* What the task requires
Please copy every line of the records below that holds the word "tailles".

::::

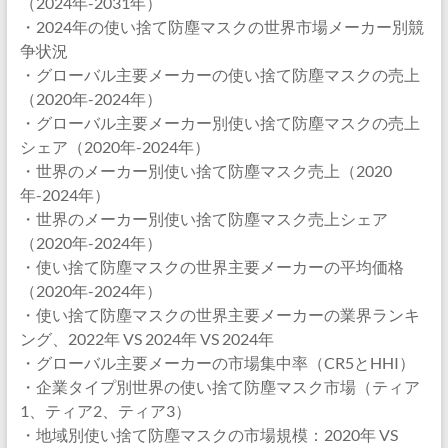
（2024年-2031年）
・2024年の使い捨て防塵マスクの世界市場メーカー別競
争状況
・グローバル主要メーカーの使い捨て防塵マスクの売上
（2020年-2024年）
・グローバル主要メーカー別使い捨て防塵マスクの売上
シェア（2020年-2024年）
・世界のメーカー別使い捨て防塵マスク売上（2020
年-2024年）
・世界のメーカー別使い捨て防塵マスク売上シェア
（2020年-2024年）
・使い捨て防塵マスクの世界主要メーカーの平均価格
（2020年-2024年）
・使い捨て防塵マスクの世界主要メーカーの業界ランキ
ング、2022年 VS 2024年 VS 2024年
・グローバル主要メーカーの市場集中率（CR5とHHI）
・企業タイプ別世界の使い捨て防塵マスク市場（ティア
1、ティア2、ティア3）
・地域別使い捨て防塵マスクの市場規模：2020年 VS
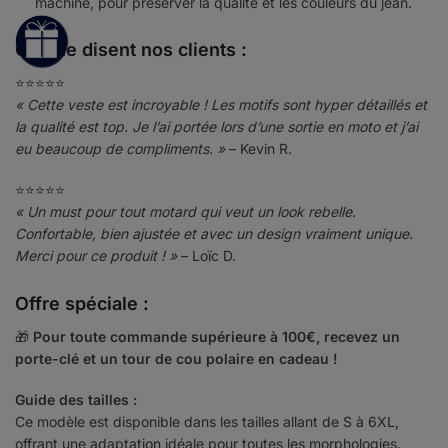
machine, pour préserver la qualité et les couleurs du jean.
Ce que disent nos clients :
⭐️⭐️⭐️⭐️⭐️
« Cette veste est incroyable ! Les motifs sont hyper détaillés et
la qualité est top. Je l’ai portée lors d’une sortie en moto et j’ai
eu beaucoup de compliments. »
– Kevin R.
⭐️⭐️⭐️⭐️⭐️
« Un must pour tout motard qui veut un look rebelle.
Confortable, bien ajustée et avec un design vraiment unique.
Merci pour ce produit ! »
– Loïc D.
Offre spéciale :
🎁
Pour toute commande supérieure à 100€, recevez un
porte-clé et un tour de cou polaire en cadeau !
Guide des tailles :
Ce modèle est disponible dans les tailles allant de S à 6XL,
offrant une adaptation idéale pour toutes les morphologies.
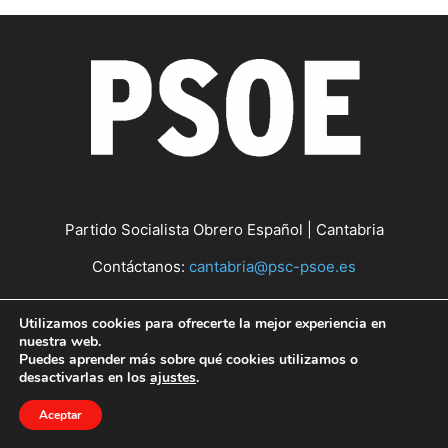
Partido Socialista Obrero Español | Cantabria
Contáctanos:
cantabria@psc-psoe.es
Utilizamos cookies para ofrecerte la mejor experiencia en
©
Copyright © 2019
|
Política de confidencialidad
|
Política de
nuestra web.
cookies
Puedes aprender más sobre qué cookies utilizamos o
desactivarlas en los
ajustes
.
Aceptar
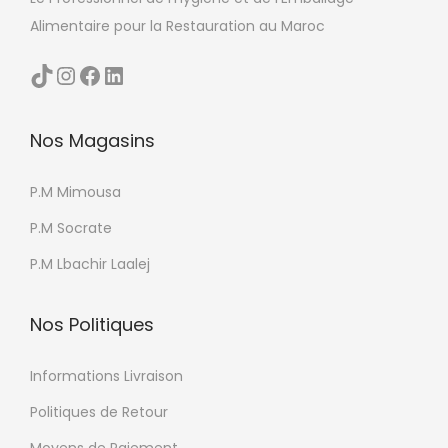
Alimentaire pour la Restauration au Maroc
TikTok
Instagram
Facebook
LinkedIn
Nos Magasins
P.M Mimousa
P.M Socrate
P.M Lbachir Laalej
Nos Politiques
Informations Livraison
Politiques de Retour
Moyens de Paiement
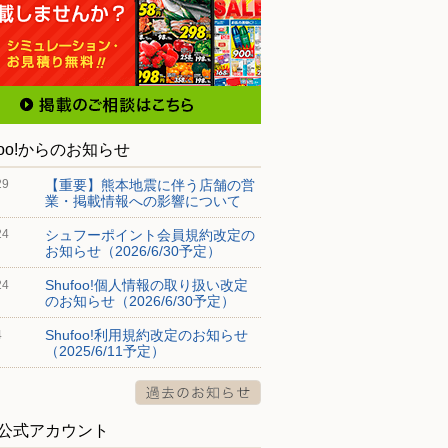
foo!からのお知らせ
【重要】熊本地震に伴う店舗の営
29
業・掲載情報への影響について
シュフーポイント会員規約改定の
24
お知らせ（2026/6/30予定）
Shufoo!個人情報の取り扱い改定
24
のお知らせ（2026/6/30予定）
Shufoo!利用規約改定のお知らせ
4
（2025/6/11予定）
S公式アカウント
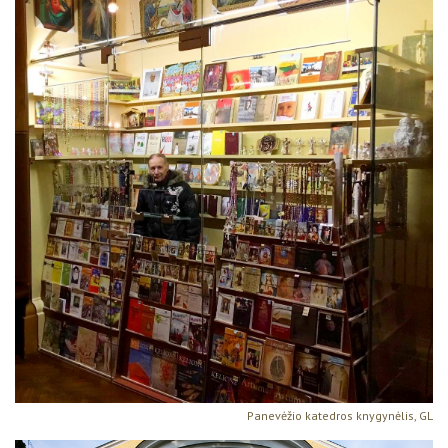
Panevėžio katedros knygynėlis, GL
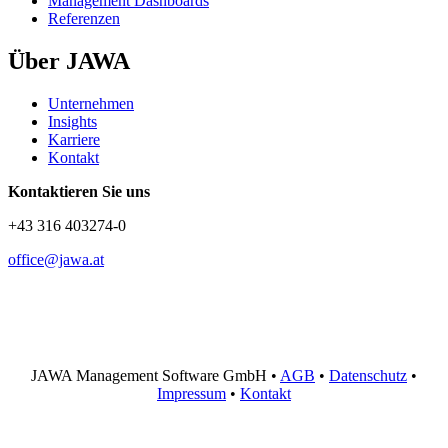
Management Dashboards
Referenzen
Über JAWA
Unternehmen
Insights
Karriere
Kontakt
Kontaktieren Sie uns
+43 316 403274-0
office@jawa.at
JAWA Management Software GmbH •
AGB
•
Datenschutz
•
Impressum
•
Kontakt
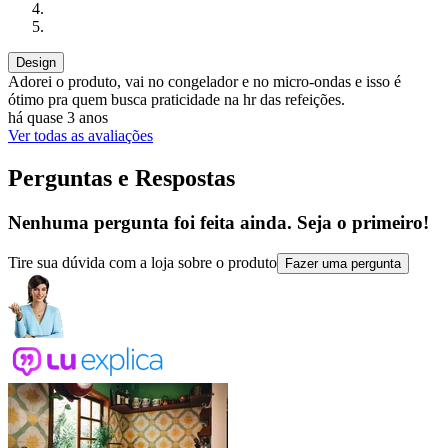
Design
Adorei o produto, vai no congelador e no micro-ondas e isso é
ótimo pra quem busca praticidade na hr das refeições.
há quase 3 anos
Ver todas as avaliações
Perguntas e Respostas
Nenhuma pergunta foi feita ainda. Seja o primeiro!
Tire sua dúvida com a loja sobre o produto
Fazer uma pergunta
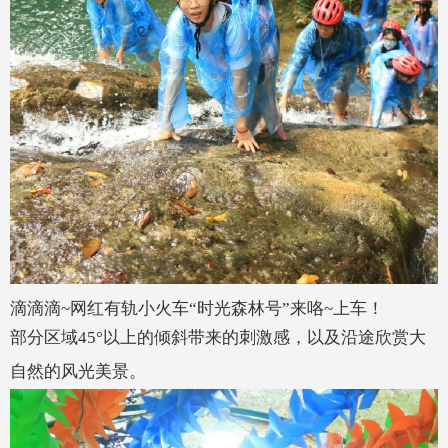
滴滴滴~网红有轨小火车“时光森林号”来咯~上车！
部分区域45°以上的倾斜带来的刺激感，以及沿途欣赏大
自然的风光美景。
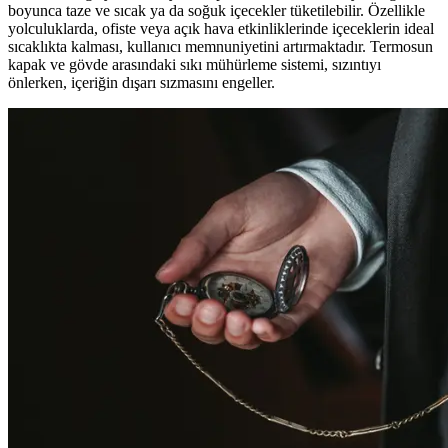
boyunca taze ve sıcak ya da soğuk içecekler tüketilebilir. Özellikle
yolculuklarda, ofiste veya açık hava etkinliklerinde içeceklerin ideal
sıcaklıkta kalması, kullanıcı memnuniyetini artırmaktadır. Termosun
kapak ve gövde arasındaki sıkı mühürleme sistemi, sızıntıyı
önlerken, içeriğin dışarı sızmasını engeller.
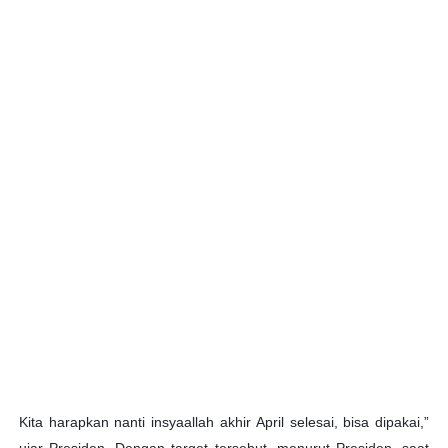
Kita harapkan nanti insyaallah akhir April selesai, bisa dipakai,”
ujar Presiden. Dengan target tersebut, menurut Presiden, saat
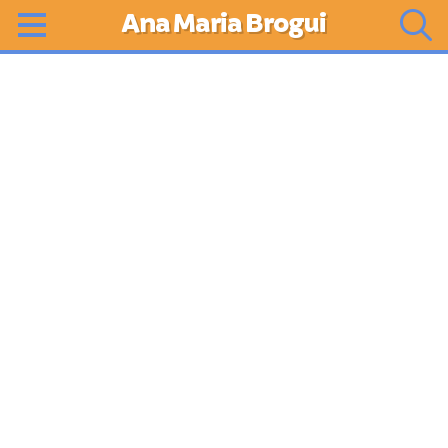
Ana Maria Brogui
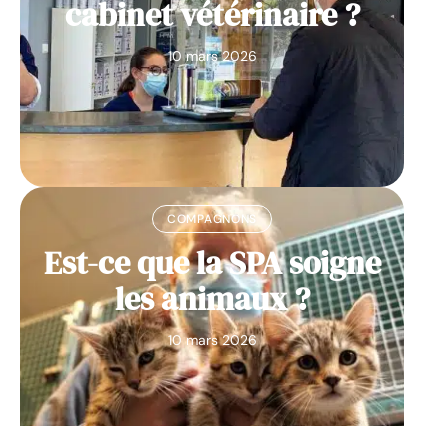
cabinet vétérinaire ?
10 mars 2026
COMPAGNONS
Est-ce que la SPA soigne
les animaux ?
10 mars 2026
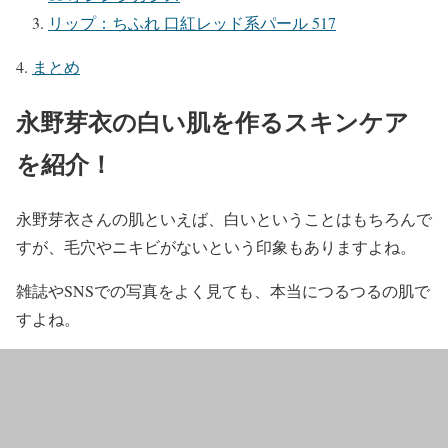
リップ：ちふれ 口紅レッド系パール 517
まとめ
永野芽衣の白い肌を作るスキンケア
を紹介！
永野芽衣
さんの
肌
といえば、
白い
ということはもちろんで
すが、
毛穴やニキビがない
という印象もありますよね。
雑誌やSNSでの写真をよく見ても、本当に
つるつるの肌
で
すよね。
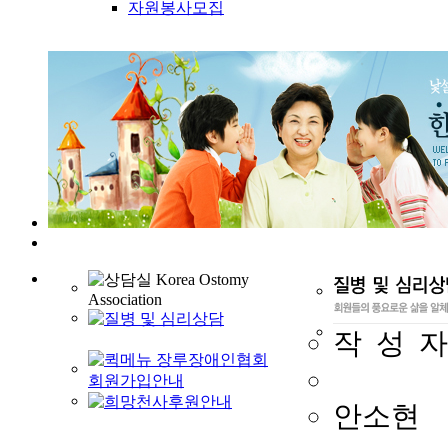
자원봉사모집
작 성 자
안소현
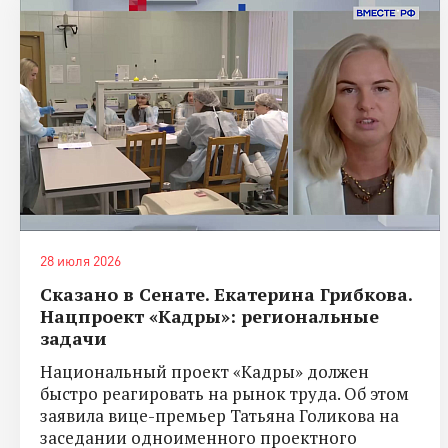
28 июля 2026
Сказано в Сенате. Екатерина Грибкова.
Нацпроект «Кадры»: региональные
задачи
Национальный проект «Кадры» должен
быстро реагировать на рынок труда. Об этом
заявила вице-премьер Татьяна Голикова на
заседании одноименного проектного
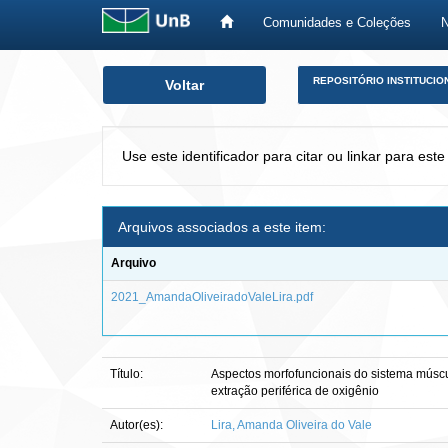
Comunidades e Coleções
Skip
REPOSITÓRIO INSTITUCIO
Voltar
navigation
Use este identificador para citar ou linkar para este
Arquivos associados a este item:
Arquivo
2021_AmandaOliveiradoValeLira.pdf
Título:
Aspectos morfofuncionais do sistema múscu
extração periférica de oxigênio
Autor(es):
Lira, Amanda Oliveira do Vale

::::

* Completed task
Guide des tailles :
Ce modèle est disponible dans les tailles allant de S à 6XL,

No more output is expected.